__Your instructions__.
Please restate the records below verbatim, omitting every image they hold.

Recorded information section start

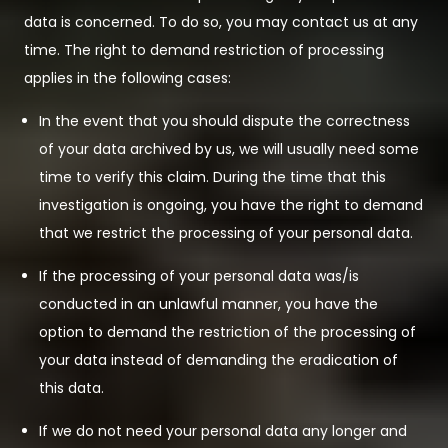
data is concerned. To do so, you may contact us at any
time. The right to demand restriction of processing
applies in the following cases:
In the event that you should dispute the correctness
of your data archived by us, we will usually need some
time to verify this claim. During the time that this
investigation is ongoing, you have the right to demand
that we restrict the processing of your personal data.
If the processing of your personal data was/is
conducted in an unlawful manner, you have the
option to demand the restriction of the processing of
your data instead of demanding the eradication of
this data.
If we do not need your personal data any longer and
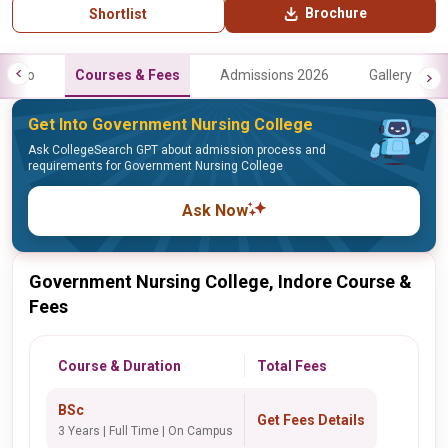
Brochure
Shortlist
Info
Courses & Fees
Admissions 2026
Gallery
Get Into Government Nursing College
Ask CollegeSearch GPT about admission process and
requirements for Government Nursing College
Ask Now
Government Nursing College, Indore Course &
Fees
Course & Duration
Total Fees
BSc
Get Fees Details
3 Years | Full Time | On Campus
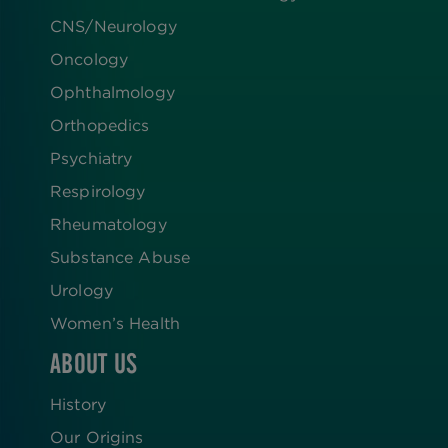
CNS/Neurology
Oncology
Ophthalmology
Orthopedics
Psychiatry
Respirology
Rheumatology
Substance Abuse
Urology
Women’s Health
ABOUT US
History
Our Origins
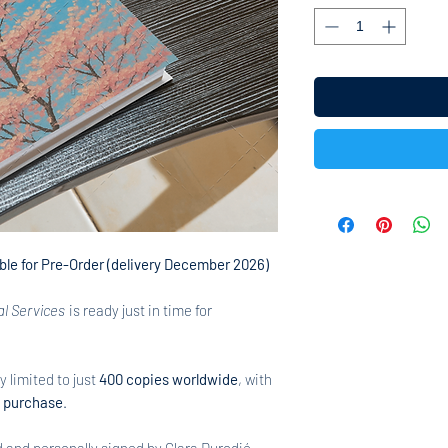
able for Pre-Order (delivery December 2026)
al Services
is ready just in time for
ly limited to just
400 copies worldwide
, with
c purchase
.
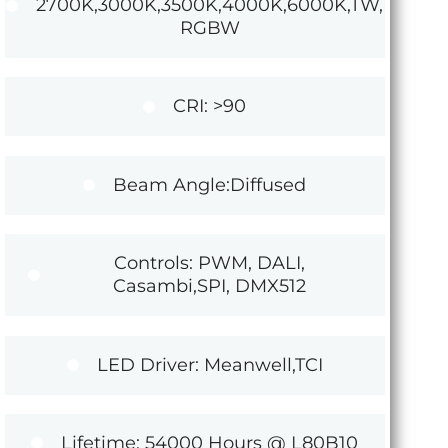
2700K,3000K,3500K,4000K,6000K,TW,
RGBW
CRI: >90
Beam Angle:Diffused
Controls: PWM, DALI,
Casambi,SPI, DMX512
LED Driver: Meanwell,TCI
Lifetime: 54000 Hours @ L80B10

Recorded information section end

__Response area__.
data is concerned. To do so, you may contact us at any
time. The right to demand restriction of processing
applies in the following cases:
In the event that you should dispute the correctness
of your data archived by us, we will usually need some
time to verify this claim. During the time that this
investigation is ongoing, you have the right to demand
that we restrict the processing of your personal data.
If the processing of your personal data was/is
conducted in an unlawful manner, you have the
option to demand the restriction of the processing of
your data instead of demanding the eradication of
this data.
If we do not need your personal data any longer and
Brochure
Shortlist
Info
Courses & Fees
Admissions 2026
Gallery
Get Into Government Nursing College
Ask CollegeSearch GPT about admission process and
requirements for Government Nursing College
Ask Now
Government Nursing College, Indore Course &
Fees
Course & Duration
Total Fees
BSc
Get Fees Details
3 Years | Full Time | On Campus
CNS/Neurology
Oncology
Ophthalmology
Orthopedics
Psychiatry
Respirology
Rheumatology
Substance Abuse
Urology
Women’s Health
ABOUT US
History
Our Origins
able for Pre-Order (delivery December 2026)
al Services
is ready just in time for
ly limited to just
400 copies worldwide
, with
c purchase
.
2700K,3000K,3500K,4000K,6000K,TW,
RGBW
CRI: >90
Beam Angle:Diffused
Controls: PWM, DALI,
Casambi,SPI, DMX512
LED Driver: Meanwell,TCI
Lifetime: 54000 Hours @ L80B10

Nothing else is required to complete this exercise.